▶ [MATERIAL FOR THIS TASK]:
►

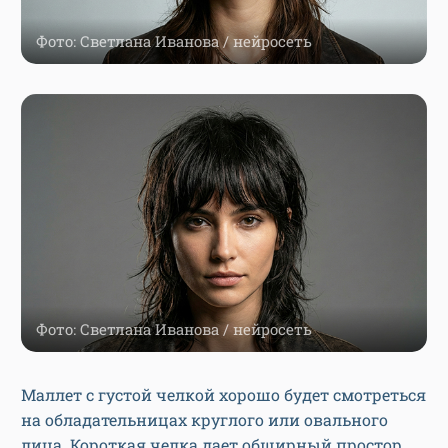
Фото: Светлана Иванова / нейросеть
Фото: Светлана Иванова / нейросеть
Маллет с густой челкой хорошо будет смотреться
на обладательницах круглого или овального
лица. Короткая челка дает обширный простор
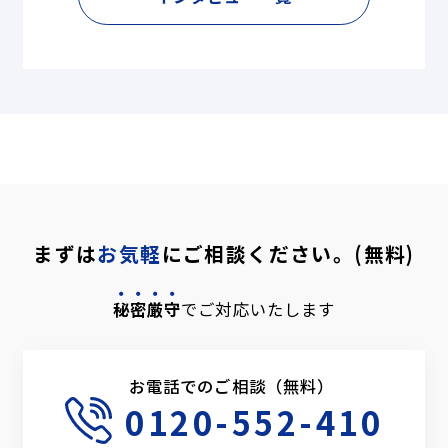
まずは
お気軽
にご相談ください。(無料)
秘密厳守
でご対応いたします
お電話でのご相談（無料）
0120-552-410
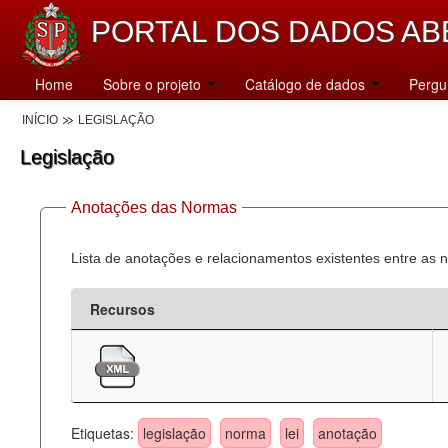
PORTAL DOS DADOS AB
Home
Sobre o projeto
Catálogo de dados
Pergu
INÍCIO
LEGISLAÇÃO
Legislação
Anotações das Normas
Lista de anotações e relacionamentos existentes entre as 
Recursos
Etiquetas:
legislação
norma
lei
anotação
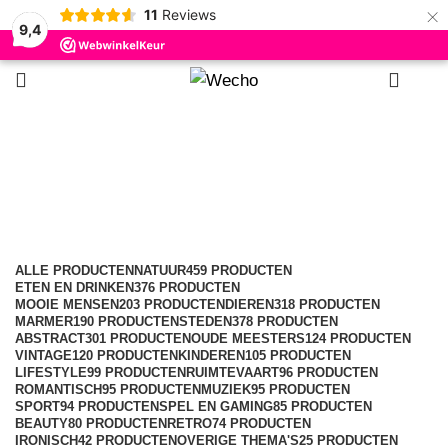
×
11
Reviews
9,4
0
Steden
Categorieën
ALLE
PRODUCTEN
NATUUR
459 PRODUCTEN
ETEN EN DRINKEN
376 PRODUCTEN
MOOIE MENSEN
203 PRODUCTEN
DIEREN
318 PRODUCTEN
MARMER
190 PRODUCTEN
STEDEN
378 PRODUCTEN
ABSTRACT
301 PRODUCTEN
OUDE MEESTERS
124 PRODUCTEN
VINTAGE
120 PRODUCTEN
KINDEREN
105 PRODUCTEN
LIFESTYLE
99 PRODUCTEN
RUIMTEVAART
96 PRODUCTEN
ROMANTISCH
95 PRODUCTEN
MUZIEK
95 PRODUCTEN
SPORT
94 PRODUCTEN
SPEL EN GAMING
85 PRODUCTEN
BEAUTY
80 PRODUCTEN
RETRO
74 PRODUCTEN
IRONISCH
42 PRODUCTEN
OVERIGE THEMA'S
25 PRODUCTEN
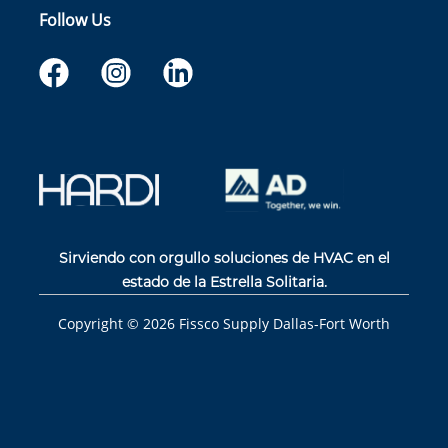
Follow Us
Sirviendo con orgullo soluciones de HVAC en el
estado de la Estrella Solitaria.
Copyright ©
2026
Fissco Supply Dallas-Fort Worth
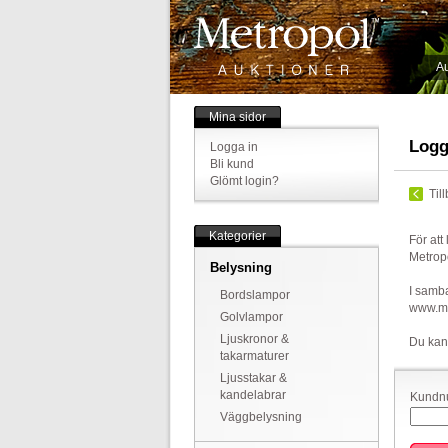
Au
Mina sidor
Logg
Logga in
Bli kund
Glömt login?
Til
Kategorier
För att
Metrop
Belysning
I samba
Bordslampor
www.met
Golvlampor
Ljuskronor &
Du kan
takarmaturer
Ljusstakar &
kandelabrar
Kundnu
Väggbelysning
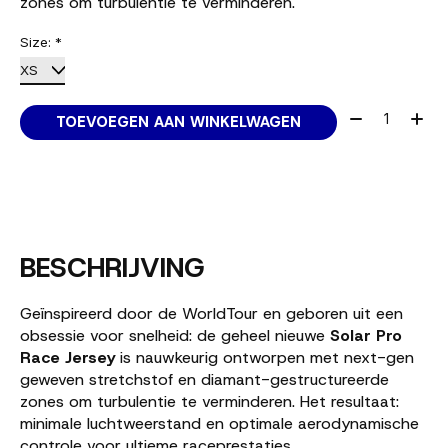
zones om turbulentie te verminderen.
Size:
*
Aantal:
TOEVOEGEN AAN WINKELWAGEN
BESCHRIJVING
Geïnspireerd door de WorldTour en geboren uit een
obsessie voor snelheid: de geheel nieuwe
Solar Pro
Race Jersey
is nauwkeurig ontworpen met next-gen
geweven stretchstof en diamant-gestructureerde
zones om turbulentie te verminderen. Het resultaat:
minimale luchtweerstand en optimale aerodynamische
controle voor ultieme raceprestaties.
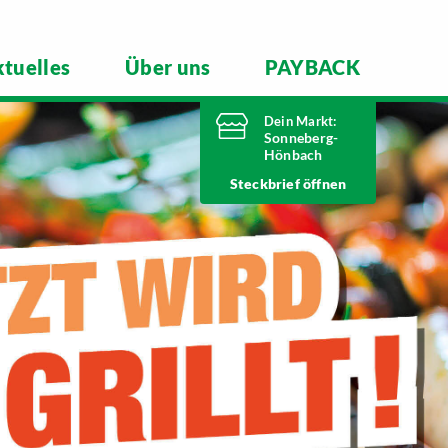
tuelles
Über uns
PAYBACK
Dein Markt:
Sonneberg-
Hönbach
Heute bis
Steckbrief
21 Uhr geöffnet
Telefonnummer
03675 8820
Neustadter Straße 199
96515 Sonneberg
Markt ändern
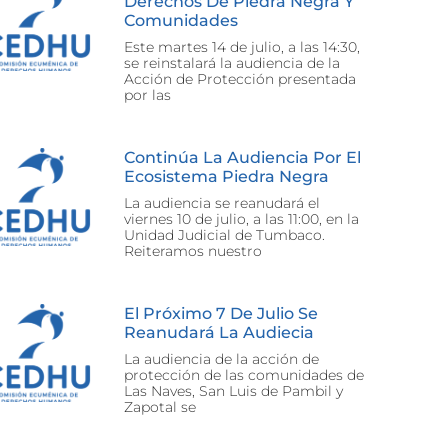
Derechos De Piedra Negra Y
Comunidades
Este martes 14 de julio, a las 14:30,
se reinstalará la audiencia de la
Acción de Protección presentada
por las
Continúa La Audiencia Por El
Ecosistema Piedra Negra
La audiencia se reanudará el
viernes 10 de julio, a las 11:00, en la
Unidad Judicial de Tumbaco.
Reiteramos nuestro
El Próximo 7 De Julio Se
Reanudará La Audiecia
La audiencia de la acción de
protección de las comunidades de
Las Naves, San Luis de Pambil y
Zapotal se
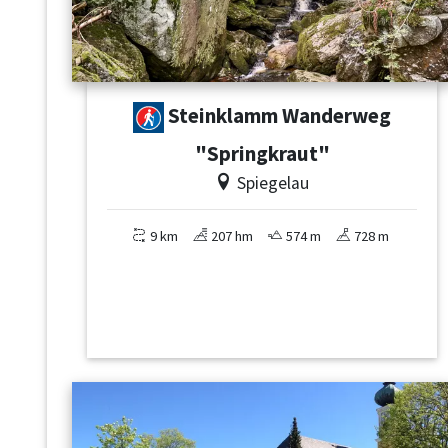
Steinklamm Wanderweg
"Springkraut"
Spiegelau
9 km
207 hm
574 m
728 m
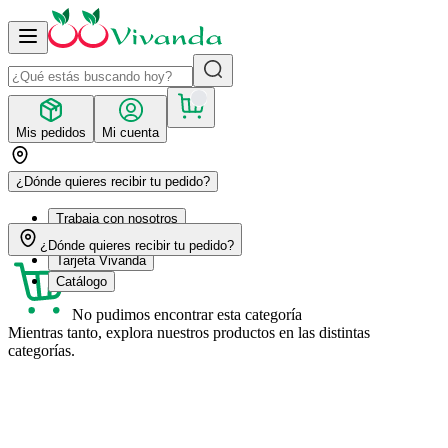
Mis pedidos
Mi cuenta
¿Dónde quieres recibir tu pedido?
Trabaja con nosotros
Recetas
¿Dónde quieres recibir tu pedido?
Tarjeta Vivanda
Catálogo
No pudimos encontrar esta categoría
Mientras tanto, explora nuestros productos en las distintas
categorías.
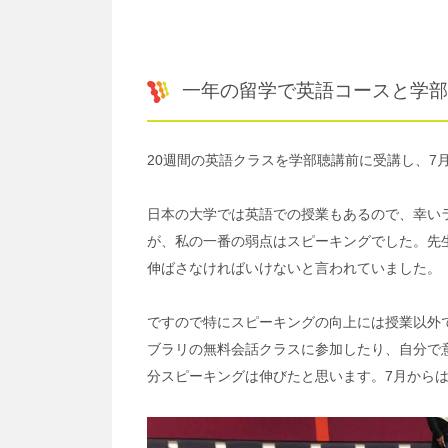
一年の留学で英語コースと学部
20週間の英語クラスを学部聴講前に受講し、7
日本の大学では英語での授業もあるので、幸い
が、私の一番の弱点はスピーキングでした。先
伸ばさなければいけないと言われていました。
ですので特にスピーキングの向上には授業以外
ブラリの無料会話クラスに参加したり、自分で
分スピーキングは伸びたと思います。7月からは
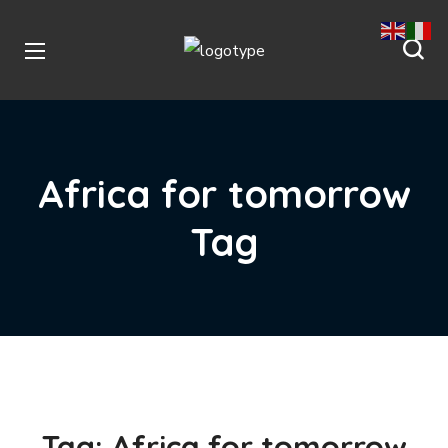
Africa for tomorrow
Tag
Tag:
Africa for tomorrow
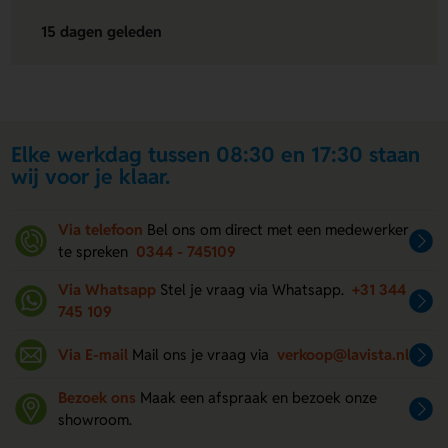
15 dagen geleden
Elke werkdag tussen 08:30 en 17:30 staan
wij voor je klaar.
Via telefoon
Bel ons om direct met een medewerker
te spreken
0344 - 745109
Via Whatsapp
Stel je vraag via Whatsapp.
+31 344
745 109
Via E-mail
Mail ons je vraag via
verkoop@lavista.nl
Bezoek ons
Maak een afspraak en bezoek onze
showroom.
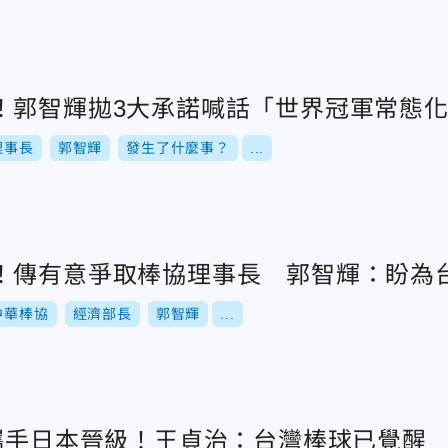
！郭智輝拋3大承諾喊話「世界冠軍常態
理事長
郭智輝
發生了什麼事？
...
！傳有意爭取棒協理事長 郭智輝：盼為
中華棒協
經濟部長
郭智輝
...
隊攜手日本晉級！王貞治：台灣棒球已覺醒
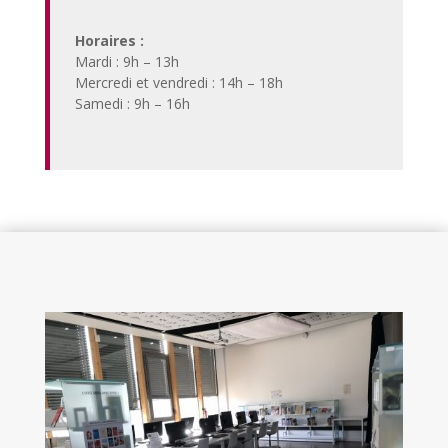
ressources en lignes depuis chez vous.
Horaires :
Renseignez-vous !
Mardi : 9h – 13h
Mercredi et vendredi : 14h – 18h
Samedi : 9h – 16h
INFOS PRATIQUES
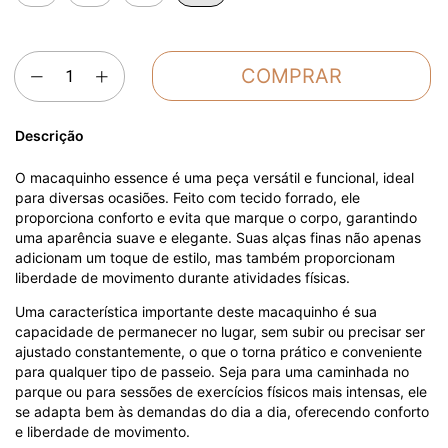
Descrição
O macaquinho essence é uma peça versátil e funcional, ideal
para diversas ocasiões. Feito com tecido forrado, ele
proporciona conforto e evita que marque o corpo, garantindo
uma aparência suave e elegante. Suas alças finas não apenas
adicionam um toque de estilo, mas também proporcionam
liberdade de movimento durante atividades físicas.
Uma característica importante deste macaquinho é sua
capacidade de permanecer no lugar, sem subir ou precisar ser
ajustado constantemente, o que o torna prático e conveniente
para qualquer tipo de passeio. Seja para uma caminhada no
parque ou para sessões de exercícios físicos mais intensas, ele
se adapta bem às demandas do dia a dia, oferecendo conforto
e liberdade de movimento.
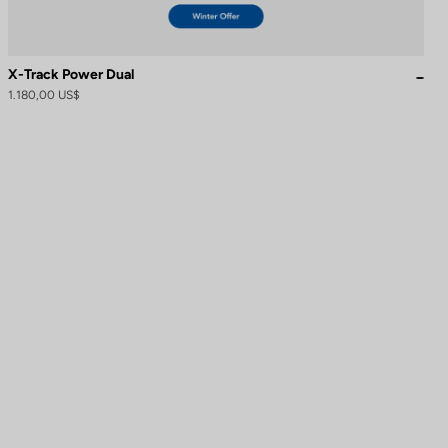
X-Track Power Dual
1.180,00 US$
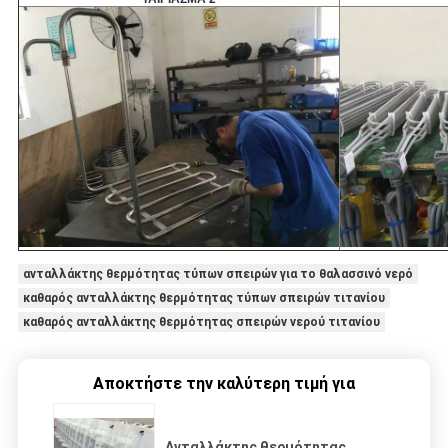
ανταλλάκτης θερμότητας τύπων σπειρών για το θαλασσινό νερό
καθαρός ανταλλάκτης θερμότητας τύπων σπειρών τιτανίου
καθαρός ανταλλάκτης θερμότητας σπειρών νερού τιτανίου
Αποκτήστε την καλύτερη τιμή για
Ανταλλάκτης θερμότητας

◄

Extract the full listing above verbatim; pictures are to be left out of the copy.

Фото: Светлана Иванова / нейросеть
Фото: Светлана Иванова / нейросеть
Маллет с густой челкой хорошо будет смотреться
на обладательницах круглого или овального
лица. Короткая челка дает обширный простор
まずは
お気軽
にご相談ください。(無料)
秘密厳守
でご対応いたします
お電話でのご相談（無料）
0120-552-410
PORTAL DOS DADOS AB
Home
Sobre o projeto
Catálogo de dados
Pergu
INÍCIO
LEGISLAÇÃO
Legislação
Anotações das Normas
Lista de anotações e relacionamentos existentes entre as 
Recursos
Etiquetas:
legislação
norma
lei
anotação
×
11
Reviews
9,4
0
Steden
Categorieën
ALLE
PRODUCTEN
NATUUR
459 PRODUCTEN
ETEN EN DRINKEN
376 PRODUCTEN
MOOIE MENSEN
203 PRODUCTEN
DIEREN
318 PRODUCTEN
MARMER
190 PRODUCTEN
STEDEN
378 PRODUCTEN
ABSTRACT
301 PRODUCTEN
OUDE MEESTERS
124 PRODUCTEN
VINTAGE
120 PRODUCTEN
KINDEREN
105 PRODUCTEN
LIFESTYLE
99 PRODUCTEN
RUIMTEVAART
96 PRODUCTEN
ROMANTISCH
95 PRODUCTEN
MUZIEK
95 PRODUCTEN
SPORT
94 PRODUCTEN
SPEL EN GAMING
85 PRODUCTEN
BEAUTY
80 PRODUCTEN
RETRO
74 PRODUCTEN
IRONISCH
42 PRODUCTEN
OVERIGE THEMA'S
25 PRODUCTEN
Follow Us
Sirviendo con orgullo soluciones de HVAC en el
estado de la Estrella Solitaria.
Copyright ©
2026
Fissco Supply Dallas-Fort Worth
Au
Mina sidor
Logg
Logga in
Bli kund
Glömt login?
Til
Kategorier
För att
Metrop
Belysning
I samba
Bordslampor
www.met
Golvlampor
Ljuskronor &
Du kan
takarmaturer
Ljusstakar &
kandelabrar
Kundnu
Väggbelysning
zones om turbulentie te verminderen.
Size:
*
Aantal:
TOEVOEGEN AAN WINKELWAGEN
BESCHRIJVING
Geïnspireerd door de WorldTour en geboren uit een
obsessie voor snelheid: de geheel nieuwe
Solar Pro
Race Jersey
is nauwkeurig ontworpen met next-gen
geweven stretchstof en diamant-gestructureerde
zones om turbulentie te verminderen. Het resultaat:
minimale luchtweerstand en optimale aerodynamische
controle voor ultieme raceprestaties.
tuelles
Über uns
PAYBACK
Dein Markt:
Sonneberg-
Hönbach
Heute bis
Steckbrief
21 Uhr geöffnet
Telefonnummer
03675 8820
Neustadter Straße 199
96515 Sonneberg
Markt ändern
Derechos De Piedra Negra Y
Comunidades
Este martes 14 de julio, a las 14:30,
se reinstalará la audiencia de la
Acción de Protección presentada
por las
Continúa La Audiencia Por El
Ecosistema Piedra Negra
La audiencia se reanudará el
viernes 10 de julio, a las 11:00, en la
Unidad Judicial de Tumbaco.
Reiteramos nuestro
El Próximo 7 De Julio Se
Reanudará La Audiecia
La audiencia de la acción de
protección de las comunidades de
Las Naves, San Luis de Pambil y
Zapotal se
Steinklamm Wanderweg
"Springkraut"
Spiegelau
9 km
207 hm
574 m
728 m
Mis pedidos
Mi cuenta
¿Dónde quieres recibir tu pedido?
Trabaja con nosotros
Recetas
¿Dónde quieres recibir tu pedido?
Tarjeta Vivanda
Catálogo
No pudimos encontrar esta categoría
Mientras tanto, explora nuestros productos en las distintas
categorías.
一年の留学で英語コースと学部
20週間の英語クラスを学部聴講前に受講し、7
日本の大学では英語での授業もあるので、幸い
が、私の一番の弱点はスピーキングでした。先
伸ばさなければいけないと言われていました。
ですので特にスピーキングの向上には授業以外
ブラリの無料会話クラスに参加したり、自分で
分スピーキングは伸びたと思います。7月からは
Africa for tomorrow
Tag
Tag:
Africa for tomorrow
15 dagen geleden
Elke werkdag tussen 08:30 en 17:30 staan
wij voor je klaar.
Via telefoon
Bel ons om direct met een medewerker
te spreken
0344 - 745109
Via Whatsapp
Stel je vraag via Whatsapp.
+31 344
745 109
Via E-mail
Mail ons je vraag via
verkoop@lavista.nl
Bezoek ons
Maak een afspraak en bezoek onze
showroom.
！郭智輝拋3大承諾喊話「世界冠軍常態
理事長
郭智輝
發生了什麼事？
...
！傳有意爭取棒協理事長 郭智輝：盼為
中華棒協
經濟部長
郭智輝
...
隊攜手日本晉級！王貞治：台灣棒球已覺醒
ressources en lignes depuis chez vous.
Horaires :
Renseignez-vous !
Mardi : 9h – 13h
Mercredi et vendredi : 14h – 18h
Samedi : 9h – 16h
INFOS PRATIQUES
Descrição
O macaquinho essence é uma peça versátil e funcional, ideal
para diversas ocasiões. Feito com tecido forrado, ele
proporciona conforto e evita que marque o corpo, garantindo
uma aparência suave e elegante. Suas alças finas não apenas
adicionam um toque de estilo, mas também proporcionam
liberdade de movimento durante atividades físicas.
Uma característica importante deste macaquinho é sua
capacidade de permanecer no lugar, sem subir ou precisar ser
ajustado constantemente, o que o torna prático e conveniente
para qualquer tipo de passeio. Seja para uma caminhada no
parque ou para sessões de exercícios físicos mais intensas, ele
se adapta bem às demandas do dia a dia, oferecendo conforto
e liberdade de movimento.
X-Track Power Dual
1.180,00 US$
ανταλλάκτης θερμότητας τύπων σπειρών για το θαλασσινό νερό
καθαρός ανταλλάκτης θερμότητας τύπων σπειρών τιτανίου
καθαρός ανταλλάκτης θερμότητας σπειρών νερού τιτανίου
Αποκτήστε την καλύτερη τιμή για
Ανταλλάκτης θερμότητας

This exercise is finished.